First of all, i want to build it in hardware so i need this in "digital operations" like "and" or "xor".
So I tried myself in a $GF(2^4)$. With the minimal polynom $z^4+z+1$:
$$a(z) = a_0 + a_1 \cdot z + a_2 \cdot z^2 + a_3 \cdot z^3$$
$$[a(z)]^3 = a_0 + a_1 \cdot z^3 + a_2 \cdot z^6 + a_3\cdot z^9 $$
$$= a_0 + a_1 \cdot z^3 + a_2 \cdot (z^3 + z^2) + a_3 c\dot (z^3+z)$$
$$= a_0 + a_1 \cdot z + a_2 \cdot z^2 + (a_1+a_2+a_3) \cdot z^3$$
Now i have to replace $(a_0, a_1, a_2, a_3)$ by $(a_0, a_3, a_2, a_1 + a_2 + a_3)$ The + operator is just a xor.
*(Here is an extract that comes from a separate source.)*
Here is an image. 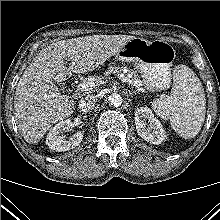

This is functional.
If i do it on $GF(2^6)$ with minimal polynom $z^6+z+1$:
$$a(z) = a_0 + a_1 \cdot z + a_2 \cdot z^2 + a_3 \cdot z^3 + a_4 \cdot z^4 + a_5 c\dot z^5$$
$$[a(z)]^3 = a_0 + a_1 \cdot z^3 + a_2 \cdot z^6 + a_3 \cdot z^9 + a_4 \cdot z^12 + a_5 \cdot z^15$$
$$[a(z)]^3 = a_0 + a_1 \cdot z^3 + a_2 \cdot (z+1) + a_3 \cdot (z^4+z^3) + a_4 \cdot (z^2+1) + a_5 \cdot (z^5+z^3)$$
$$[a(z)]^3 = (a_0 + a_2 + a_4) + a_2 \cdot z + a_4 \cdot z^2 + (a_1 + a_3 + a_5) \cdot z^3 + a_3 \cdot z^4 + a_5 \cdot z^5$$
Now i should replace $(a_0, a_1, a_2, a_3, a_4, a_5)$ with $(a_0+a_2+a_4, a_2, a_4, a_1 + a_3 + a_5, a_3 ,a_5)$ For example if i want to take the power of 3 from $a^11= 100011$, it should give $a^33 = 010010$.
For new $a_5: a_5 = 1$
For new $a_4: a_3 = 0$
For new $a_3: a_1 + a_3 + a_5 = 1 + 0 + 0 = 1$
For new $a_2: a_4 = 0$
For new $a_1: a_2 = 0$
For new $a_0: a_0+a_2+a_4 = 1 + 0 + 0 = 1$
makes = 101001 which is $a^23$
Why it works on $GF(2^4)$ and not on $GF(2^6)$? What is my mistake?